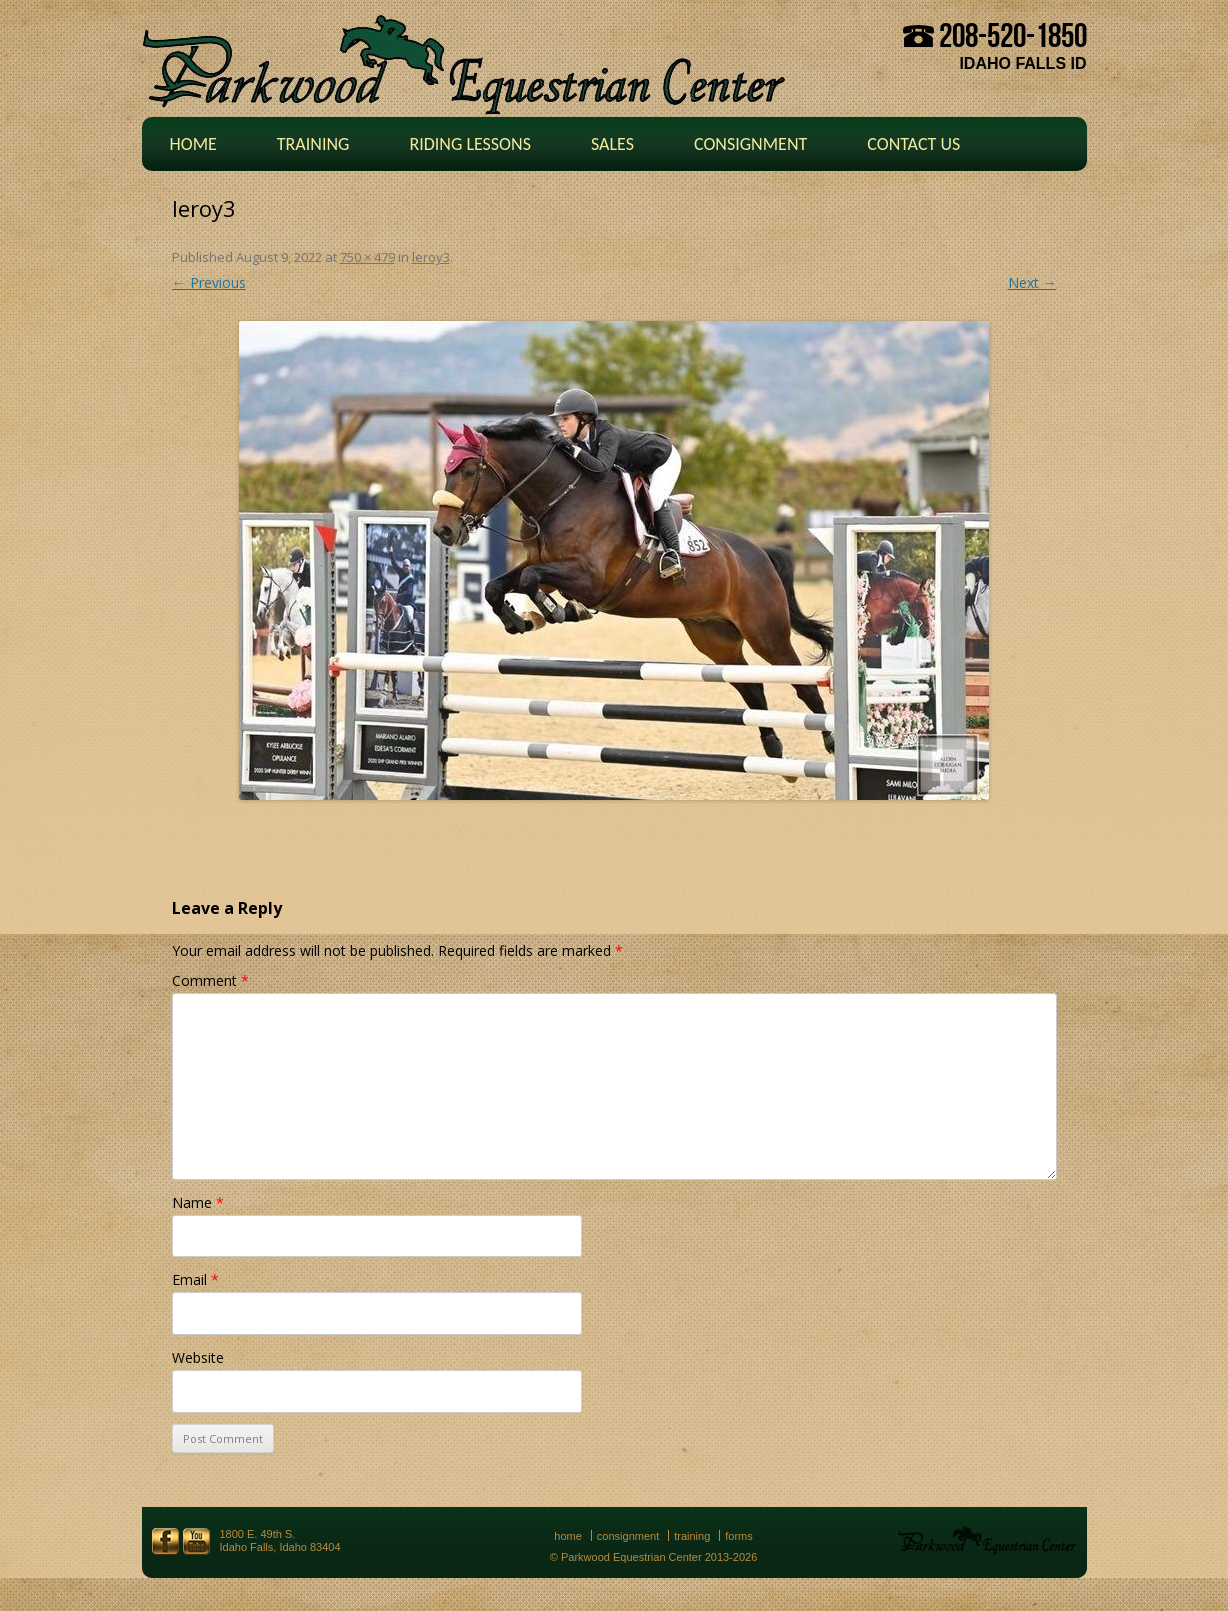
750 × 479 (367, 257)
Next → (1032, 282)
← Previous (209, 282)
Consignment (750, 144)
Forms (739, 1536)
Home (193, 144)
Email (195, 1279)
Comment (210, 980)
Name (198, 1202)
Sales (612, 144)
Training (313, 144)
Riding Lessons (470, 144)
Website (198, 1357)
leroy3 (431, 257)
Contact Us (913, 144)
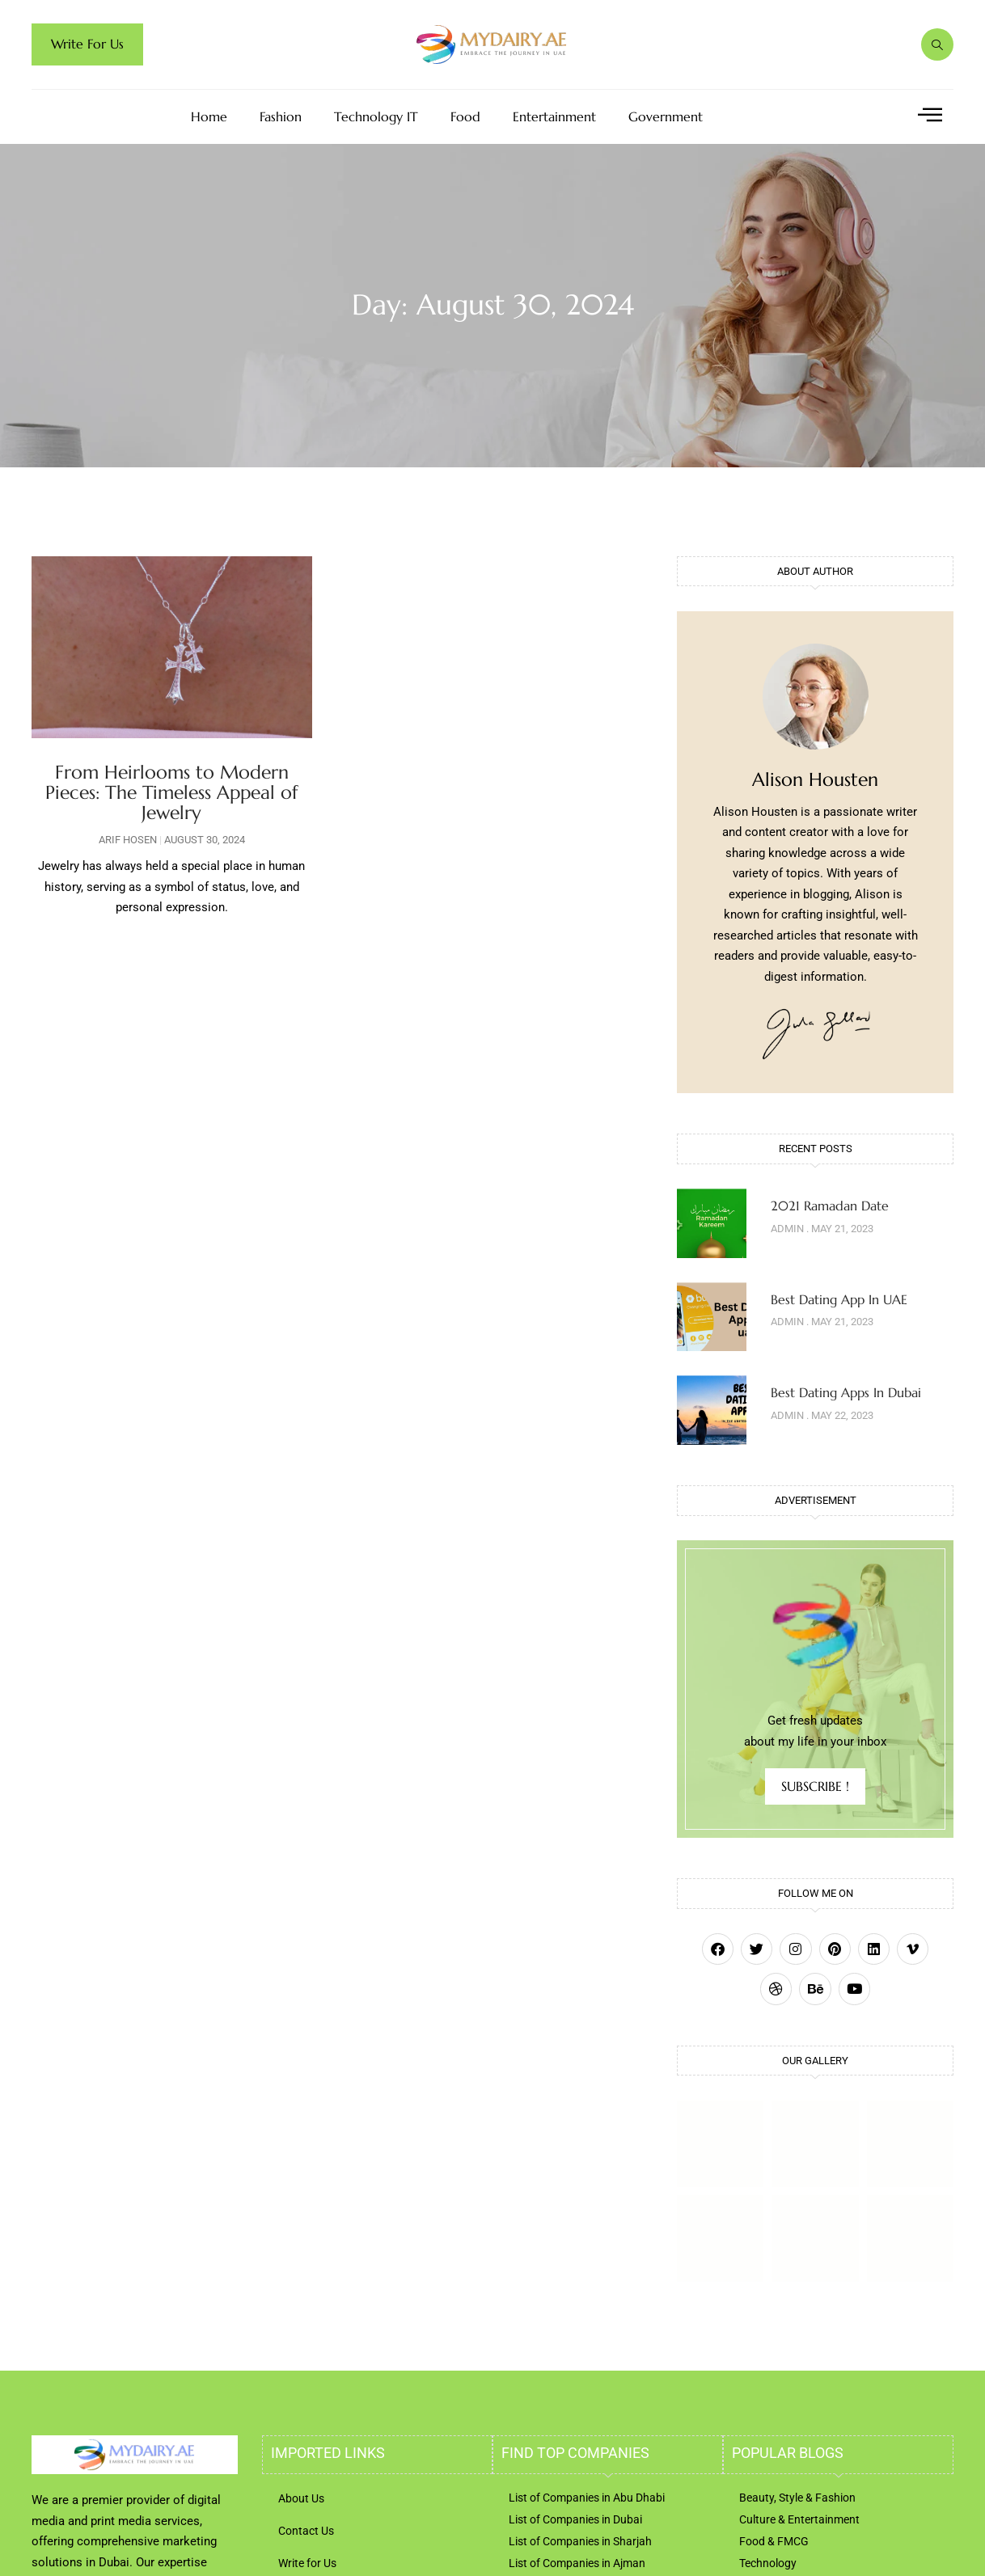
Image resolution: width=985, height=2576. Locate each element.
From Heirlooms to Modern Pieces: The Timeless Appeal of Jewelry (171, 793)
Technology (768, 2563)
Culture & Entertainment (799, 2519)
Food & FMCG (774, 2541)
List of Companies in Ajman (577, 2563)
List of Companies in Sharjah (580, 2541)
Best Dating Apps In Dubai (846, 1392)
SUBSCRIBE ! (815, 1786)
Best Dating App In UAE (839, 1299)
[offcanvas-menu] (930, 115)
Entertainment (554, 117)
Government (665, 117)
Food (465, 117)
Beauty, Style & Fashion (797, 2497)
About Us (301, 2498)
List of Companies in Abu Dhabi (587, 2497)
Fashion (281, 117)
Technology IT (376, 117)
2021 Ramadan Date (830, 1205)
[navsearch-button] (937, 44)
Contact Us (306, 2530)
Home (209, 117)
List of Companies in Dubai (575, 2519)
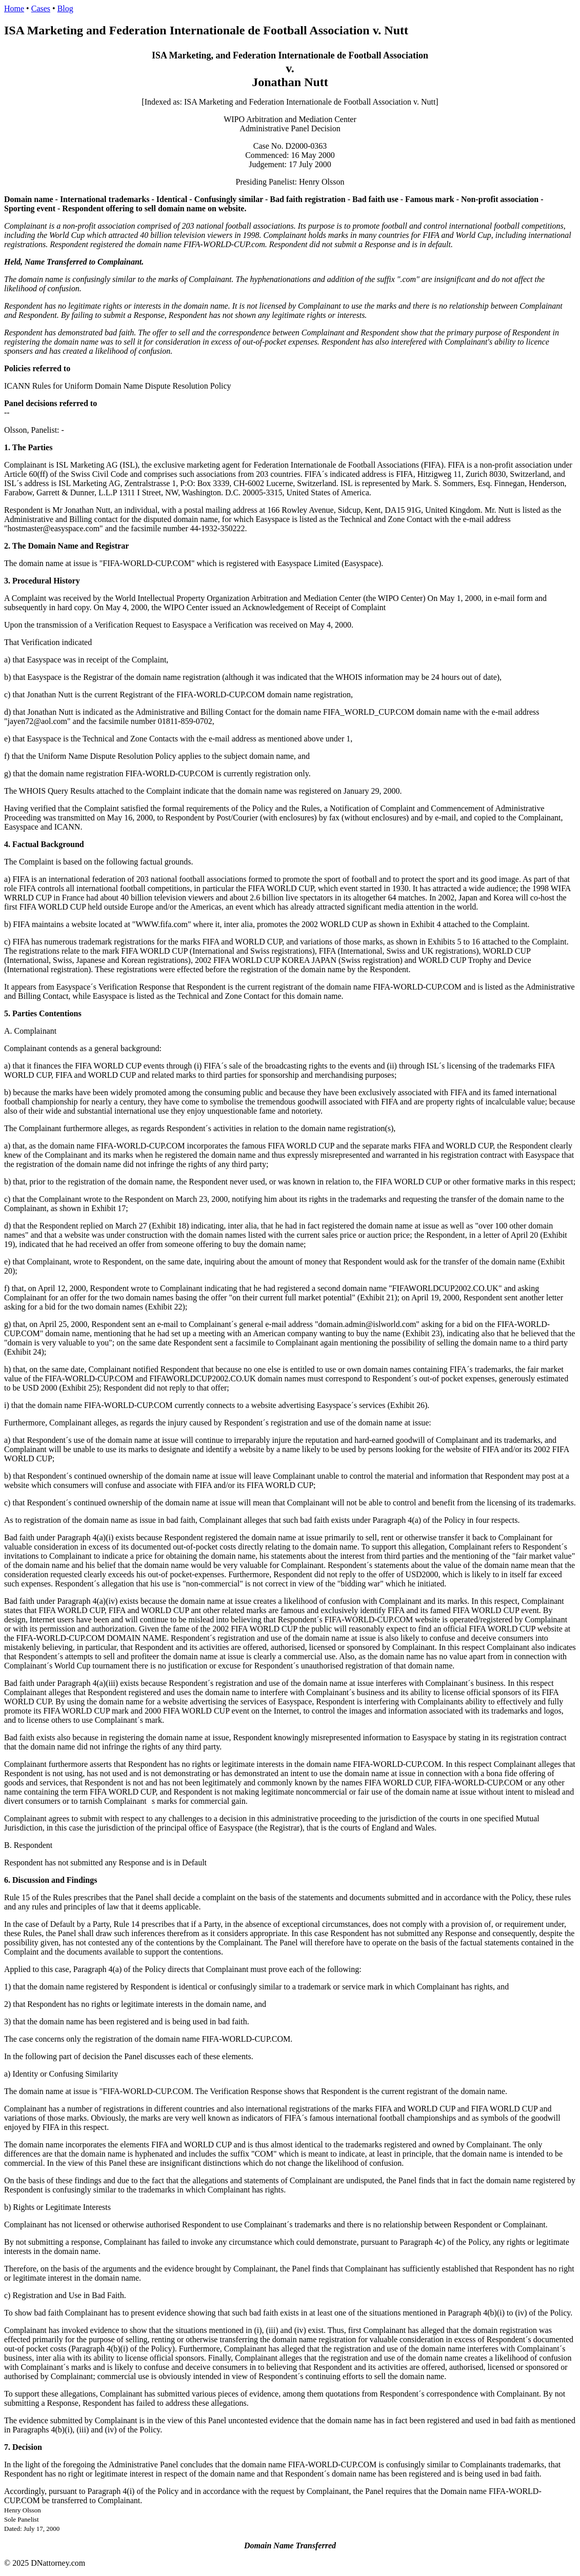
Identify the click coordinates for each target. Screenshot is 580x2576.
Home (14, 8)
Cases (40, 8)
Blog (65, 8)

Work request. Where the string "Dubai" turns up in a line of the data above, copy that whole line.

Answer space.
Best Dating Apps In Dubai (846, 1392)
List of Companies in Dubai (575, 2519)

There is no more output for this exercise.